Scanner Architecture & Benchmarking

Background — the research paper

The scanner optimization was inspired by a SIGIR '25 paper: "Highly Efficient Disk-based Nearest Neighbor Search on Extended Neighborhood Graph" (XN-Graph).

The paper studies disk-based vector search (finding nearest neighbors when data doesn't fit in RAM), but its core I/O model translates directly to any disk-heavy workload:

T_total = T_CPU + T_req + T_trans

Where T_req = I/O request overhead (number of syscalls) and T_trans = data transfer time. On real disks, T_req and T_trans dominate — CPU is almost always waiting on I/O, not the other way around.

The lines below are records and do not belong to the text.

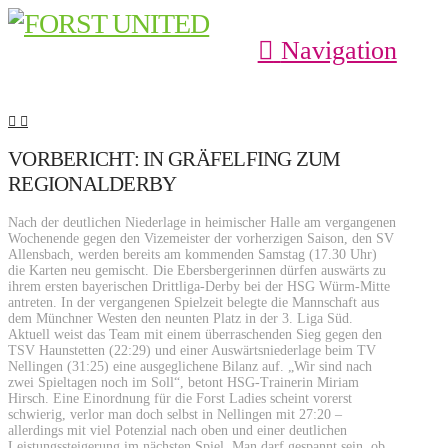
Navigation
VORBERICHT: IN GRÄFELFING ZUM
REGIONALDERBY
Nach der deutlichen Niederlage in heimischer Halle am vergangenen
Wochenende gegen den Vizemeister der vorherzigen Saison, den SV
Allensbach, werden bereits am kommenden Samstag (17.30 Uhr)
die Karten neu gemischt. Die Ebersbergerinnen dürfen auswärts zu
ihrem ersten bayerischen Drittliga-Derby bei der HSG Würm-Mitte
antreten. In der vergangenen Spielzeit belegte die Mannschaft aus
dem Münchner Westen den neunten Platz in der 3. Liga Süd.
Aktuell weist das Team mit einem überraschenden Sieg gegen den
TSV Haunstetten (22:29) und einer Auswärtsniederlage beim TV
Nellingen (31:25) eine ausgeglichene Bilanz auf. „Wir sind nach
zwei Spieltagen noch im Soll“, betont HSG-Trainerin Miriam
Hirsch. Eine Einordnung für die Forst Ladies scheint vorerst
schwierig, verlor man doch selbst in Nellingen mit 27:20 –
allerdings mit viel Potenzial nach oben und einer deutlichen
Leistungssteigerung im nächsten Spiel. Man darf gespannt sein, ob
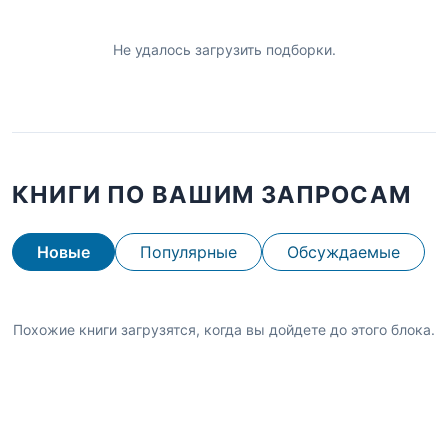
Не удалось загрузить подборки.
КНИГИ ПО ВАШИМ ЗАПРОСАМ
Новые
Популярные
Обсуждаемые
Похожие книги загрузятся, когда вы дойдете до этого блока.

The paper's key insight — "In-Memory First" (IMF): instead of issuing one I/O request and waiting, keep a pool of requests always in flight. While one result comes back and is processed, the next N requests are already pending. This eliminates the idle gap between I/O completions.

Applying IMF to a directory scanner

The original scanner processed entries in sequential batches of 20:

readdir(A) → wait for all 20 → process 20 → readdir next 20 → wait → ...

If one slow subdirectory is in a batch of 20, the other 19 slots go idle waiting for it. The more subdirectories per batch, the more pronounced this "head-of-line blocking" gets.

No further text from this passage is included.